Website scraping is an activity where you download a web page or pages to capture specific fields or information. This is usually done with multiple pages with the same format or websites with different formatting but with the same information set. What is important is that the goal is to capture specific information that is common in all of these sites.
Web scraping may try to harvest information like definition, location, URL, title, and others. The information can be in a table or an enumerated list with a keyword or section/paragraph heading. The whole information set might be on different pages on the same website, or maybe all the entries are on the same page. The web scraping results can be stored in a table or enumerated in a text file for further research or processing.
Extracting Formatted Information from a Web Page
Scraping is not a single process; it entails downloading and saving the website as an HTML and then processing it on the local computer. The easiest way is to do a batch download of all the files to be processed, extract the data and save it in a single text file.
Python can be used for the whole process of web scraping, or it can be used specifically to parse the downloaded Html files. In truth, any language that can manipulate text strings can be used for web page scraping.
Understanding the Page
Before you download a page, you must understand what information you want to capture. You can preview the pages which contain the information and study the page itself and its URL. Nowadays, most pages with a backend database are dynamically generated after every request. If you harvest from different pages, it is best if you understand the page request URL.
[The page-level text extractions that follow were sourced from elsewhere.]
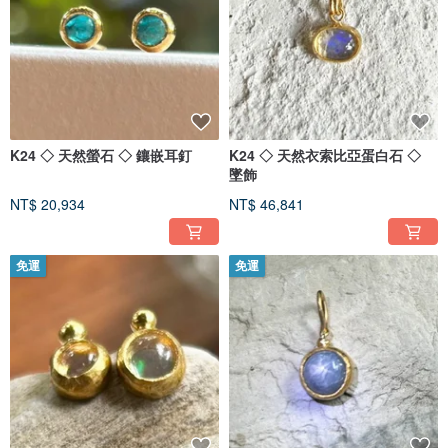
K24 ◇ 天然螢石 ◇ 鑲嵌耳釘
K24 ◇ 天然衣索比亞蛋白石 ◇
墜飾
NT$ 20,934
NT$ 46,841
免運
免運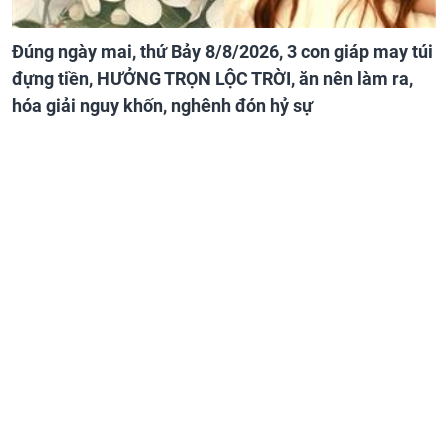
Đúng ngày mai, thứ Bảy 8/8/2026, 3 con giáp may túi
đựng tiền, HƯỞNG TRỌN LỘC TRỜI, ăn nên làm ra,
hóa giải nguy khốn, nghênh đón hỷ sự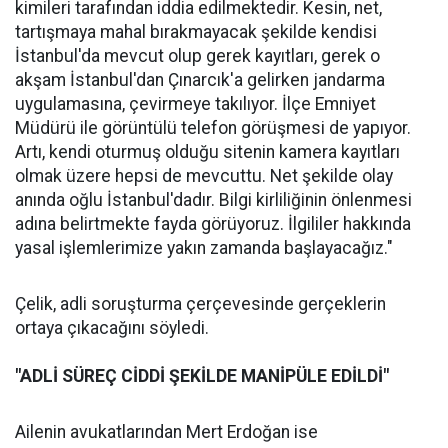
kimileri tarafından iddia edilmektedir. Kesin, net,
tartışmaya mahal bırakmayacak şekilde kendisi
İstanbul'da mevcut olup gerek kayıtları, gerek o
akşam İstanbul'dan Çınarcık'a gelirken jandarma
uygulamasına, çevirmeye takılıyor. İlçe Emniyet
Müdürü ile görüntülü telefon görüşmesi de yapıyor.
Artı, kendi oturmuş olduğu sitenin kamera kayıtları
olmak üzere hepsi de mevcuttu. Net şekilde olay
anında oğlu İstanbul'dadır. Bilgi kirliliğinin önlenmesi
adına belirtmekte fayda görüyoruz. İlgililer hakkında
yasal işlemlerimize yakın zamanda başlayacağız."
Çelik, adli soruşturma çerçevesinde gerçeklerin
ortaya çıkacağını söyledi.
"ADLİ SÜREÇ CİDDİ ŞEKİLDE MANİPÜLE EDİLDİ"
Ailenin avukatlarından Mert Erdoğan ise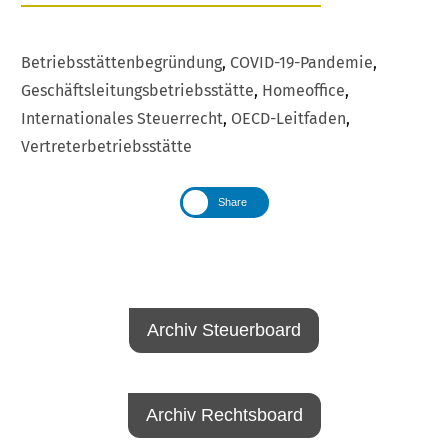
Betriebsstättenbegründung
,
COVID-19-Pandemie
,
Geschäftsleitungsbetriebsstätte
,
Homeoffice
,
Internationales Steuerrecht
,
OECD-Leitfaden
,
Vertreterbetriebsstätte
Share
Archiv Steuerboard
Archiv Rechtsboard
In most instances, website searches use URLs to pass the search keyword to the web server. If you harvest multiple information or searches, you can create the page request and download the pages from the terminal or command line. If you scrape multiple pages, creating a batch file that downloads these pages directly without using a browser is best.
Additionally, you can also add the Python code to the batch file. This method is much faster than repeatedly downloading different pages and scraping the pages one at a time.
Downloading the Web Page
The easiest way to download the web page is to use a batch file from the command line. Typically, the “curl” command does the trick. You can also use functions from the Python libraries to download the webpage. You can use Python’s “requests” or “urlib” to download the page.
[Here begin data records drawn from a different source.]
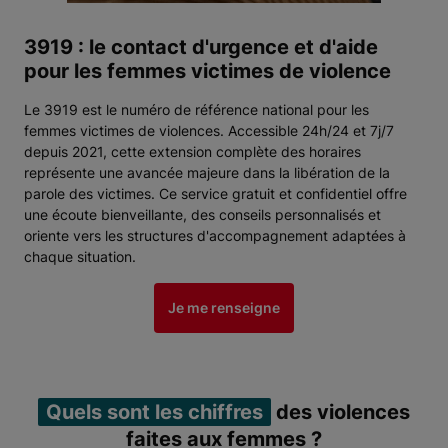
3919 : le contact d'urgence et d'aide
pour les femmes victimes de violence
Le 3919 est le numéro de référence national pour les
femmes victimes de violences. Accessible 24h/24 et 7j/7
depuis 2021, cette extension complète des horaires
représente une avancée majeure dans la libération de la
parole des victimes. Ce service gratuit et confidentiel offre
une écoute bienveillante, des conseils personnalisés et
oriente vers les structures d'accompagnement adaptées à
chaque situation.
Je me renseigne
Quels sont les chiffres
des violences
faites aux femmes ?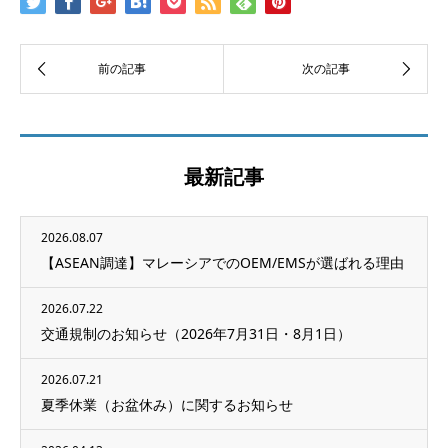
最新記事
2026.08.07
【ASEAN調達】マレーシアでのOEM/EMSが選ばれる理由
2026.07.22
交通規制のお知らせ（2026年7月31日・8月1日）
2026.07.21
夏季休業（お盆休み）に関するお知らせ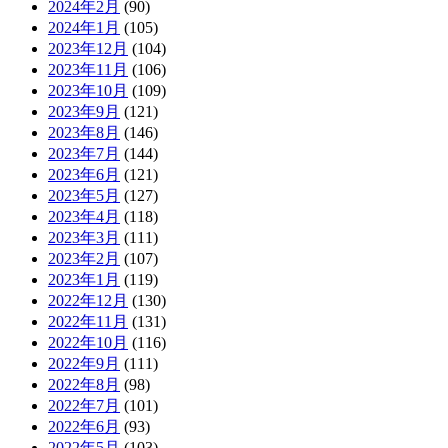
2024年2月
(90)
2024年1月
(105)
2023年12月
(104)
2023年11月
(106)
2023年10月
(109)
2023年9月
(121)
2023年8月
(146)
2023年7月
(144)
2023年6月
(121)
2023年5月
(127)
2023年4月
(118)
2023年3月
(111)
2023年2月
(107)
2023年1月
(119)
2022年12月
(130)
2022年11月
(131)
2022年10月
(116)
2022年9月
(111)
2022年8月
(98)
2022年7月
(101)
2022年6月
(93)
2022年5月
(103)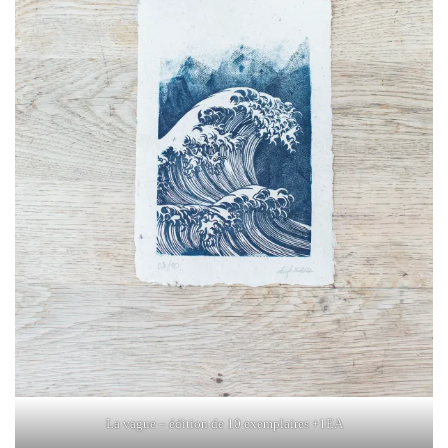
La vague – édition de 10 exemplaires +1EA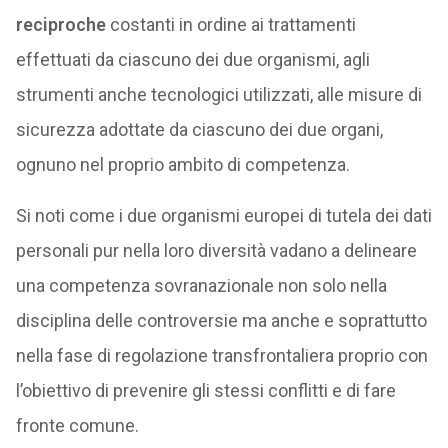
reciproche
costanti in ordine ai trattamenti
effettuati da ciascuno dei due organismi, agli
strumenti anche tecnologici utilizzati, alle misure di
sicurezza adottate da ciascuno dei due organi,
ognuno nel proprio ambito di competenza.
Si noti come i due organismi europei di tutela dei dati
personali pur nella loro diversità vadano a delineare
una competenza sovranazionale non solo nella
disciplina delle controversie ma anche e soprattutto
nella fase di regolazione transfrontaliera proprio con
l’obiettivo di prevenire gli stessi conflitti e di fare
fronte comune.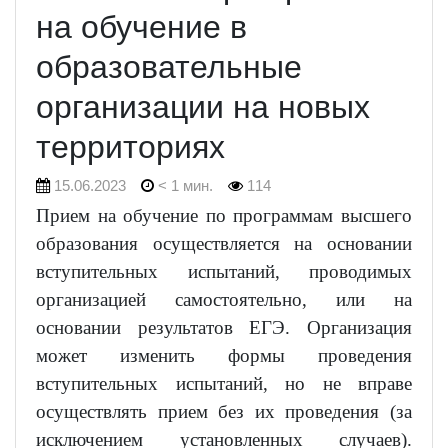
на обучение в
образовательные
организации на новых
территориях
15.06.2023
< 1 мин.
114
Прием на обучение по программам высшего
образования осуществляется на основании
вступительных испытаний, проводимых
организацией самостоятельно, или на
основании результатов ЕГЭ. Организация
может изменить формы проведения
вступительных испытаний, но не вправе
осуществлять прием без их проведения (за
исключением установленных случаев).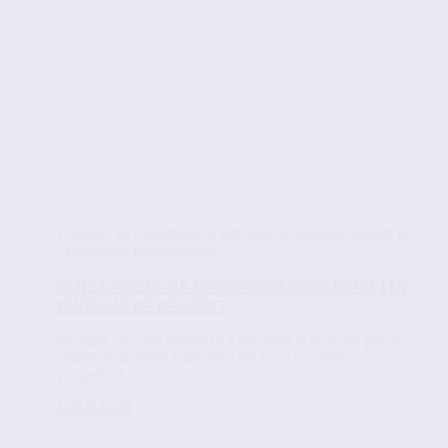
Conseils en immobilier d'entreprise
,
Investissement et
immobilier professionnel
QUELS MODES DE FONCTIONNEMENT POUR LES
BUREAUX DE DEMAIN ?
En 2020, la crise sanitaire a entraîné la mise en place
massive du télétravail. S’en est suivi un retour
progressif...
Lire la suite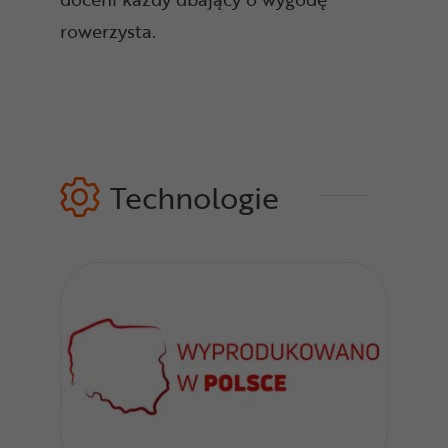
rowerzysta.
Technologie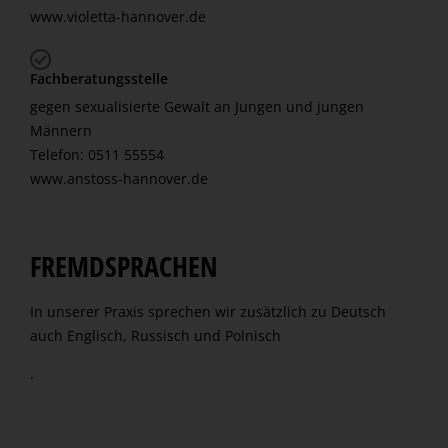
www.violetta-hannover.de
Fachberatungsstelle
gegen sexualisierte Gewalt an Jungen und jungen
Männern
Telefon: 0511 55554
www.anstoss-hannover.de
FREMDSPRACHEN
In unserer Praxis sprechen wir zusätzlich zu Deutsch
auch Englisch, Russisch und Polnisch
.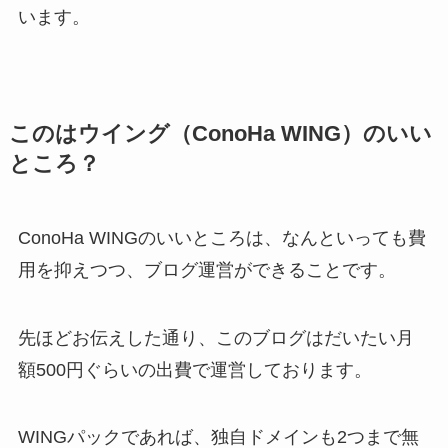
います。
このはウイング（ConoHa WING）のいい
ところ？
ConoHa WINGのいいところは、なんといっても費
用を抑えつつ、ブログ運営ができることです。
先ほどお伝えした通り、このブログはだいたい月
額500円ぐらいの出費で運営しております。
WINGパックであれば、独自ドメインも2つまで無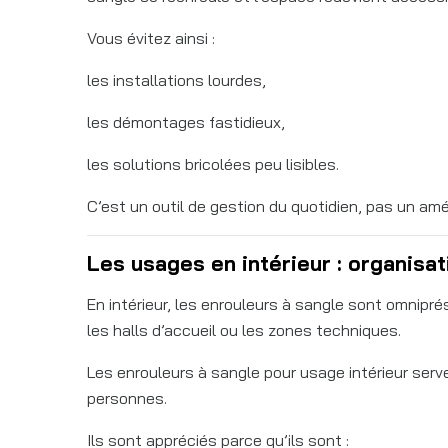
Vous évitez ainsi :
les installations lourdes,
les démontages fastidieux,
les solutions bricolées peu lisibles.
C’est un outil de gestion du quotidien, pas un amé
Les usages en intérieur : organisat
En intérieur, les enrouleurs à sangle sont omnipr
les halls d’accueil ou les zones techniques.
Les enrouleurs à sangle pour usage intérieur serve
personnes.
Ils sont appréciés parce qu’ils sont :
These functions require that you know the URL to download. The web page URL is the function parameter to download the page.
Using Python to Parse the Page
Parsing texts is one of the strengths of Python. Study the web page for the strings you want to capture. Pay close attention to the substrings that precede the text you want to parse or capture. Usually, some keywords designate a specific table or row. Or it can be specific formatting within the page. These may include keywords or even unique headings. In most cases, you have to search for these strings first before you start capturing the information you are interested in.
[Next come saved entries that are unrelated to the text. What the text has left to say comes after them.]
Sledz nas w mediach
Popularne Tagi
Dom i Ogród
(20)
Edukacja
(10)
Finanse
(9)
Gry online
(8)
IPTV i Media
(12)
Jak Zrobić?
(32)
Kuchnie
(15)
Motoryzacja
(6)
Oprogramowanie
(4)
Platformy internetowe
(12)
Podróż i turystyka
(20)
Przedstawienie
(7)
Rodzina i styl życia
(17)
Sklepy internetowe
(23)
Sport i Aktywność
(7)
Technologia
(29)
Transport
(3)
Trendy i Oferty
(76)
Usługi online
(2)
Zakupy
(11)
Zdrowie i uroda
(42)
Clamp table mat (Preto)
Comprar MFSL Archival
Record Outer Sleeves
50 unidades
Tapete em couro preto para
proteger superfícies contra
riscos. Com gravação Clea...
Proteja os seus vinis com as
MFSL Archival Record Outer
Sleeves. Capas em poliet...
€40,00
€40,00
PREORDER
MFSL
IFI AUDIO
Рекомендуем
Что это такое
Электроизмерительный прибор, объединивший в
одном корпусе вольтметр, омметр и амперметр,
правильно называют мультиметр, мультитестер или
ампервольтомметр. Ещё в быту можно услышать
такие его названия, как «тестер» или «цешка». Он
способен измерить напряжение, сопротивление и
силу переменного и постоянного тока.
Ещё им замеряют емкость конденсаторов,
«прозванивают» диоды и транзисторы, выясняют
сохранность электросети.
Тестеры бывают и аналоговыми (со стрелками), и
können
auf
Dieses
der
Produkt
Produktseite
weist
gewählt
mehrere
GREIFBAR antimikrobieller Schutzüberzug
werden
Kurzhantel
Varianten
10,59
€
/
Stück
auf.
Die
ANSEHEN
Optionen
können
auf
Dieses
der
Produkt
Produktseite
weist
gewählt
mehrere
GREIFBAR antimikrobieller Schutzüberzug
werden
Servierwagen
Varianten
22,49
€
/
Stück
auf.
Python String split() is used to split or separate different parts of a string. It seeks a separator within the string and outputs the parsed string. Depending on the number of separators in the string, it would be best to print each substring to a file while using split().
Depending on the complexity of the string you want to capture, there are some intricacies involved. For instance, the information may not be in a table but a list. Typically, the list would have attributes for each line or item of information. For instance, the web page may have a list of articles, each with an attribute, title, date, author, and URL. You must go through each attribute and iterate through the list when capturing this information. Every time you parse an attribute, you write it down to a destination file and the attribute name.
Formatting and Saving the Information
When parsing information from a file, it is best to write the parsed information immediately to a new file. While doing so, you can also add some formatting, including string separators. You don’t need to have special formatting within the output file.
Open a new file with the open() function in write mode. Write the information to the opened file using the write() method. After iterating through the parsed text in the source file, close the destination file with the close() method.
Parsing through files to capture information in lists is a common task. Create your web page parsing program, and store it in your library for revision and reuse whenever necessary.